SABINE MIRLESSE 


Poetry’s Source

Emmanuel Tibloux 

Bell suspended in the air, high among the foliage, Ofrenda is the central artwork created by Sabine Mirlesse during her residency at Les Ateliers des Arques. I had invited Sabine as one of a small group of artists and designers to work on the region’s wealth of legends and beliefs, its local folklore and culture, with the aim of revealing something of the place to itself. She was already working on the subject of geomancy—and I told her about the Drac, the malevolent water spirit that prowls the Occitanian countryside. We went for a walk in the village bog. That’s when the idea for Ofrenda—“offering” in Occitan —was born.

A marvelous apparition in the protected environment of the marsh, the bell is an emanation of the very idea of what in France is classified as a protected “sensitive natural area” or “espace naturel sensible”, the legal category to which the Arques marsh belongs. Made of copper and metal from various vessels collected from local residents, blended into the vegetation and bathed in the same light as the bog, it captures the spirit of the place.

The Romans are said to have found the source of poetry in the rustling of leaves in the forest wind. Ofrenda is a poem that draws circles in the water with its long clapper, making the marsh ring out. The inscription, in Occitanian, takes the epigraph from Schiller’s “Song of the Bell” and adds two of the artist’s own verses, translated by a group of local Occitanists and the eldest inhabitants of the village.

This is the meaning of Sabine Mirlesse’s “offering”: that not only, in Lautréamont’s famous phrase, “poetry must be made by all, no by one”, but also that poetry is an emanation of places, that it is bound up with their history and countenance, with their very own living order. It’s on the artworks, and us, to know how to grasp and preserve that poetry.

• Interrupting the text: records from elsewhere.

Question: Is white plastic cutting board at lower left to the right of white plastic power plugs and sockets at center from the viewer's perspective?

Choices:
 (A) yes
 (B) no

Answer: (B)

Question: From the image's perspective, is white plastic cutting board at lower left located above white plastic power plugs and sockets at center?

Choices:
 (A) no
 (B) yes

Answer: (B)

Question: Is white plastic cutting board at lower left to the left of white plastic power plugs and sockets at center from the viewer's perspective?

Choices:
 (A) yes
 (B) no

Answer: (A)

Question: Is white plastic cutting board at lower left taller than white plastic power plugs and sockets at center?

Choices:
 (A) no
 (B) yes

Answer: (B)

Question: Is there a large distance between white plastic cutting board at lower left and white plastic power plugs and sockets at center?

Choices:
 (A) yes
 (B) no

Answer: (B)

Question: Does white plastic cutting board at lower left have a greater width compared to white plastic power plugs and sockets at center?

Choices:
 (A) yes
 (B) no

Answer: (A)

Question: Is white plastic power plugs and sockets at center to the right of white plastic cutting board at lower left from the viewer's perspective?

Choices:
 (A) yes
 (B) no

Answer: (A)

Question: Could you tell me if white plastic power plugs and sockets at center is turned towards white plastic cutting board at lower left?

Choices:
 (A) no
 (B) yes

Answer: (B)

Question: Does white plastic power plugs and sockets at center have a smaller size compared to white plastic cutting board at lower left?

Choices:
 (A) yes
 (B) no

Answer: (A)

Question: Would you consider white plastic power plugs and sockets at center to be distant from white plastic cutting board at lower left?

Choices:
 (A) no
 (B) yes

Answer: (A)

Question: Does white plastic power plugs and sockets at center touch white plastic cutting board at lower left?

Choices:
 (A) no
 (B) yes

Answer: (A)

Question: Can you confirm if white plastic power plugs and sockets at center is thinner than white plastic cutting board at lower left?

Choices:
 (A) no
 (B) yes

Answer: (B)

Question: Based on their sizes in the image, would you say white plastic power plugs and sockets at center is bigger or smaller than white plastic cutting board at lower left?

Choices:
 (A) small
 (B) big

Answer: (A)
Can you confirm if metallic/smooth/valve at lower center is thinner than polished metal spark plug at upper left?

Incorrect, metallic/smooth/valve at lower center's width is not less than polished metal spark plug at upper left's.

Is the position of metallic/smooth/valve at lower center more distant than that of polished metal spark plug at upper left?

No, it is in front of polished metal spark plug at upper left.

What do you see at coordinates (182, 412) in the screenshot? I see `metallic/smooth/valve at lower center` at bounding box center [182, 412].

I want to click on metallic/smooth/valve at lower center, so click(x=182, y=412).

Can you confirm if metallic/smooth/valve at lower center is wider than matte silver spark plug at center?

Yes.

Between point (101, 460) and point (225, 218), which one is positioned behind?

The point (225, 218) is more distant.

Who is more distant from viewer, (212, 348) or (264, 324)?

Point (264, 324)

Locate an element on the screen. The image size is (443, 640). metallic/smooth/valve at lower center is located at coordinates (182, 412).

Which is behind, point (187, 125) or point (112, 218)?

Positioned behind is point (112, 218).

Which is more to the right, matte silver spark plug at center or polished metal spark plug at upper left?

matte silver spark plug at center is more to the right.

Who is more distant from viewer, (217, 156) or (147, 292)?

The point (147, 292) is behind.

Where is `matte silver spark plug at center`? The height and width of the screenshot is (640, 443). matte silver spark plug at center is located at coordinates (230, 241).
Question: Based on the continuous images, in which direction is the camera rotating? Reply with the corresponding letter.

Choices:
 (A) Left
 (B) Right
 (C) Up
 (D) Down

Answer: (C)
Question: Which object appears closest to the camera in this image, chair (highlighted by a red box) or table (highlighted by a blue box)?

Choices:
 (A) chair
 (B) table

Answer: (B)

Ofrenda shows us how to embrace the beauty of places, their singular geography, the fruit of the unfolding of living nature and the work of man. It’s as if there were one and the same movement, whereby nature becomes a poem and the poem makes nature sound. “Man is a creative glimpse of nature turning in on itself", wrote Schlegel in 1800. And Novalis, at the same time: “Art is part of nature, [...] it is, so to speak, nature contemplating, imitating and forming itself”. Ofrenda follows in the footsteps of this early romanticism, inviting us to consider art as an offering from nature to itself, and beauty as an address from nature to us. In the current ecological catastrophe, such a program has nothing to do with ethereal idealism or nostalgic anachronism: it’s an aesthetic for our time.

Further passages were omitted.